> [Data extract]:

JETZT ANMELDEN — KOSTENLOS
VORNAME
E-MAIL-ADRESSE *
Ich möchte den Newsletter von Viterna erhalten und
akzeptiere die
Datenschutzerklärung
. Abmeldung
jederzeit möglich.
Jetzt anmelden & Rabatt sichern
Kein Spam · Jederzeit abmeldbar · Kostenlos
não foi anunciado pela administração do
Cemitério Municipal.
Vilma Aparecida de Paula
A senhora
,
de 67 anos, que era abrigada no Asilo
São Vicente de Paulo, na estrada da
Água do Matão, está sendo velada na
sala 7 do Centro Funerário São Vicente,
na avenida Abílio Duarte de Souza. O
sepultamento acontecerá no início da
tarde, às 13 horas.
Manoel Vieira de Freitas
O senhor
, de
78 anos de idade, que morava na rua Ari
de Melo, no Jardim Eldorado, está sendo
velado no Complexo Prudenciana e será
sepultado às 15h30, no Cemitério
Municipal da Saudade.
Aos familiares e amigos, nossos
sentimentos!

--

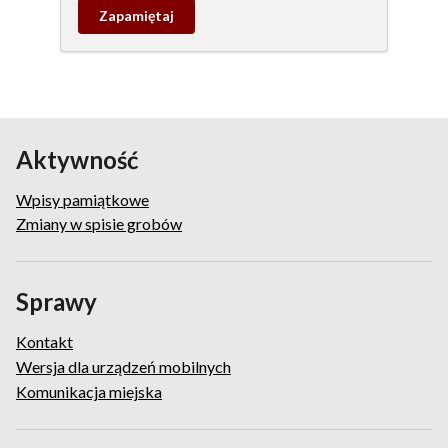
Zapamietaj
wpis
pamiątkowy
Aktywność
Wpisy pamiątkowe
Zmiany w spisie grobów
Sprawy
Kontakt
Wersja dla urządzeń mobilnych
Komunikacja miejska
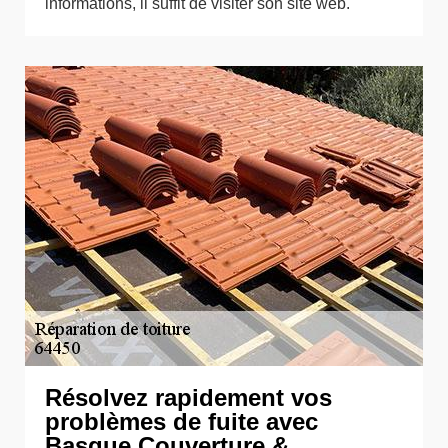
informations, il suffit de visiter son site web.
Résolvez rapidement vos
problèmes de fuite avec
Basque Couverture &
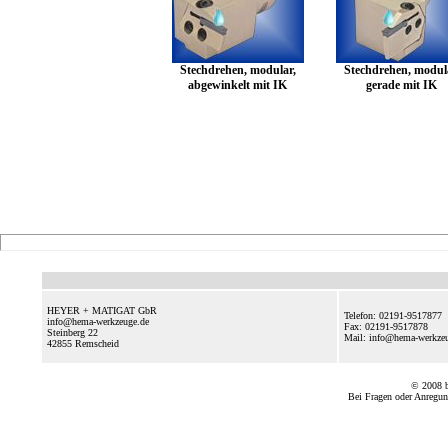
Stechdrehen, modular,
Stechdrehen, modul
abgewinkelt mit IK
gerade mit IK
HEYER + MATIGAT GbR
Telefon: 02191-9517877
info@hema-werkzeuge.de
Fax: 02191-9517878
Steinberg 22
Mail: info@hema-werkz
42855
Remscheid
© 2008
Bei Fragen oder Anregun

* * *

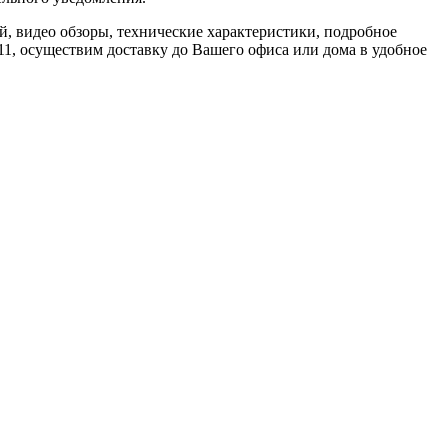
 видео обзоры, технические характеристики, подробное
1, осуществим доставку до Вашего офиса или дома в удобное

> [Exercise aim]: Look above for the line holding "JETZT ANMELDEN — KOSTENLOS". Print it and every line after it, exactly, through the line holding "não foi anunciado pela administração do".

> [Response area]:
JETZT ANMELDEN — KOSTENLOS
VORNAME
E-MAIL-ADRESSE *
Ich möchte den Newsletter von Viterna erhalten und
akzeptiere die
Datenschutzerklärung
. Abmeldung
jederzeit möglich.
Jetzt anmelden & Rabatt sichern
Kein Spam · Jederzeit abmeldbar · Kostenlos
não foi anunciado pela administração do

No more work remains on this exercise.